Bengt Ankarloo and Gustav Henningsen’s collection of essays Early Modern European Witchcraft: Centres and Peripheries (Oxford, 1990) attempted to expand the boundaries of our knowledge and explore the ways in which previously neglected regions were or were not distinctive in their conception of witchcraft. Not long afterward, Stephen Mitchell was providing seminal work on magic and witchcraft across Scandinavia in the high and late-medieval periods. What Mitchell has now given us is a magisterial overview that allows us to see how the history of witchcraft and magic in northern Europe fits into broader European patterns.

The first crucial decision Mitchell makes is that of chronology. His period is 1100–1525: the post-Viking, postconversion, pre-Reformation era. In response to those who see this as a time when little of interest was happening, he argues that it was an era of considerable change, intermingling elite and popular, indigenous and imported notions.

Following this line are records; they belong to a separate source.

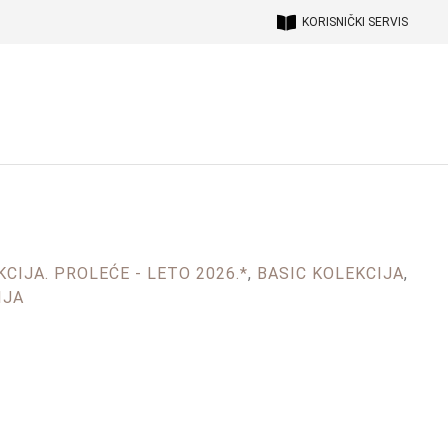
KORISNIČKI SERVIS
CIJA. PROLEĆE - LETO 2026.*
,
BASIC KOLEKCIJA
,
IJA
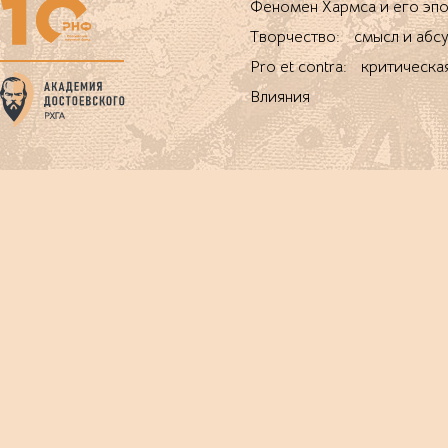
Феномен Хармса и его 
Творчество: смысл и абс
Pro et contra: критическа
Влияния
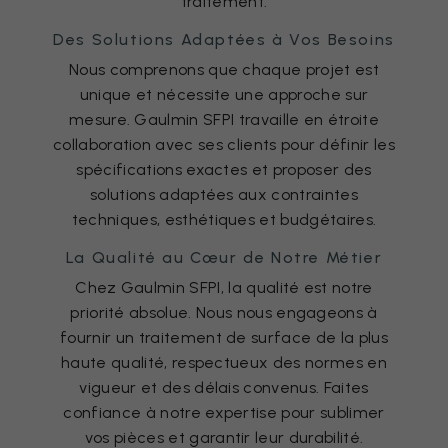
traitement.
Des Solutions Adaptées à Vos Besoins
Nous comprenons que chaque projet est
unique et nécessite une approche sur
mesure. Gaulmin SFPI travaille en étroite
collaboration avec ses clients pour définir les
spécifications exactes et proposer des
solutions adaptées aux contraintes
techniques, esthétiques et budgétaires.
La Qualité au Cœur de Notre Métier
Chez Gaulmin SFPI, la qualité est notre
priorité absolue. Nous nous engageons à
fournir un traitement de surface de la plus
haute qualité, respectueux des normes en
vigueur et des délais convenus. Faites
confiance à notre expertise pour sublimer
vos pièces et garantir leur durabilité.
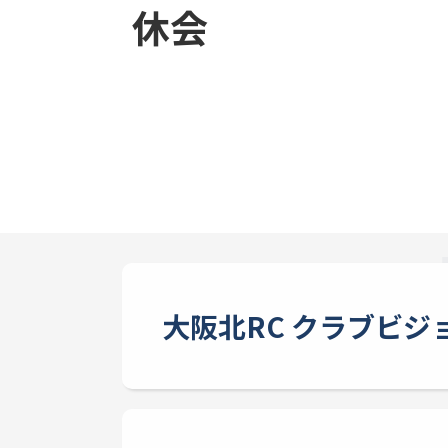
休会
大阪北RC クラブビジ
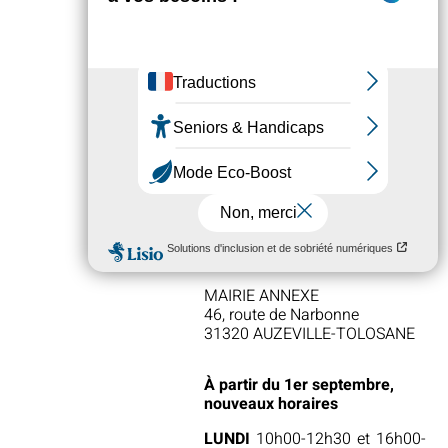
CONSULTER LE PLAN

AGENCE POSTALE

COMMUNALE
MAIRIE ANNEXE
46, route de Narbonne
31320 AUZEVILLE-TOLOSANE
À partir du 1er septembre,
nouveaux horaires
LUNDI
10h00-12h30 et 16h00-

He insists that the sagas be read as reflections not of the era in which they are set but of the later period that produced them. In effect, his decision about chronology serves well to integrate Scandinavian with other European developments: intensification of concern about witchcraft occurs in Nordic regions and elsewhere very much in tandem.

The second key decision is to deal with the material neither chronologically nor geographically but thematically. The book deals with magic in daily life (chapter 2), in various forms of literature (chapter 3), in late-medieval “mythologies” (chapter 4), and in legal and judicial sources (chapter 5) before turning to questions about gender (chapter 6). The four centuries under examination might easily have been subdivided, and the differences between Greenland, Iceland, Norway, Sweden, and Denmark might have seemed to invite separate treatment. Either of these more obvious modes of inquiry would surely have resulted in a less interesting book, less effective at integrating Scandinavia into broader European history.

This integration took various forms and proceeded by several channels. Mitchell tells of a Norwegian bishop who, in his youth, had studied in Paris, where he had dared to read a book of magic that his master had left out; the raging storm that ensued alerted the master to his student’s mischief. Whatever historical value we choose to find in this late-medieval tale of a sorcerer’s would-be apprentice, it does testify to the transmission of magical knowledge among clerics who traveled and experienced the world outside Scandinavia. If Scandinavians knew about pacts with the devil, this was partly because they had access to the same classical sources available to other Europeans: the notion occurs around 1300 in a Nordic telling of the life of St. Basil. It is not surprising, then, to find evidence of anaphrodisiac magic, and casting of circles to conjure demons, and saints who can counter witchcraft with their miraculous power (expelling, in one case, a worm and fourteen toads from an afflicted woman), all echoing traditions of magic and countermagic familiar from other regions. [End Page 358]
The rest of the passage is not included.